Él me dio un apretón en el brazo y me miró con los ojos entornados.
—Tienes un bonito rostro, Julia, ¿lo sabías? —Se rio—. Lo digo en serio, lo tienes. —Me soltó el brazo y me rodeó los hombros con el suyo.
—¿Dónde está Nel? —dije.
—Durmiendo —contestó. Le dio un sorbo a su bebida e hizo un chasquido con los labios—. Creo que la he agotado. —Acercó mi cuerpo al suyo—. ¿Has besado a un chico alguna vez, Julia? —me preguntó—. ¿Quieres besarme?

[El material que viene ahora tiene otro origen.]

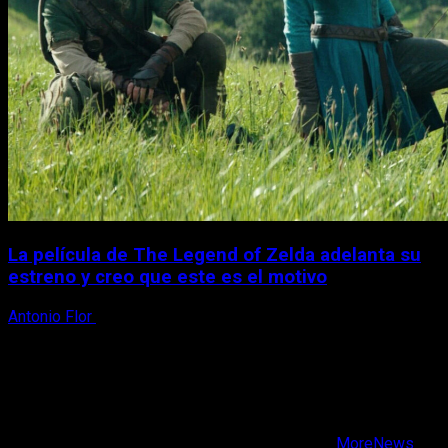
La película de The Legend of Zelda adelanta su
estreno y creo que este es el motivo
Antonio Flor
14 de mayo, 2026
X
Facebook
Instagram
Youtube
Copyright © Todos los derechos reservados.
|
MoreNews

Volvió mi cara hacia la suya y pegó sus labios a los míos. Noté su lengua adentrándose en mi boca, caliente y babosa. Pensé que iba a tener una arcada, pero le dejé hacerlo solo para ver cómo era. Cuando me aparté, él me sonrió.
—¿Te ha gustado? —me preguntó.
Su cálido aliento olía a humo rancio y a alcohol. Volvió a besarme y yo le correspondí tratando de sentir lo que fuera que se suponía que debería sentir. Su mano se deslizó entonces por dentro de la cintura de los pantalones de mi pijama. Profundamente avergonzada, intenté apartarme en cuanto sus dedos empezaron a recorrer la grasa de mi barriga en dirección a las bragas.
—¡No! —creí gritar, pero en realidad fue poco más que un susurro.
—No pasa nada —dijo él—. No te preocupes. No me importa un poco de sangre.
Al terminar, se enfadó conmigo porque yo no dejaba de llorar.
—¡Oh, venga ya! ¡No te ha dolido tanto! No llores. Vamos, Julia, deja de llorar. ¿No te ha gustado? Ha estado bien, ¿verdad? Estabas muy mojada. Vamos, Julia. Bebe un poco más. Ten. Toma un trago. ¡Por el amor de Dios, deja de llorar! Pensaba que estarías agradecida.